> [What you have to do]
Each line of the listing must be transcribed exactly, except for the images, which should be excluded.

──────── Material provided

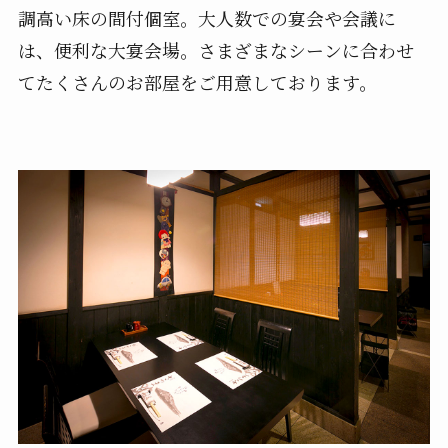
調高い床の間付個室。大人数での宴会や会議に
は、便利な大宴会場。
さまざまなシーンに合わせ
てたくさんのお部屋をご用意しております。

────────────────

> [Answer for the task]
調高い床の間付個室。大人数での宴会や会議に
は、便利な大宴会場。
さまざまなシーンに合わせ
てたくさんのお部屋をご用意しております。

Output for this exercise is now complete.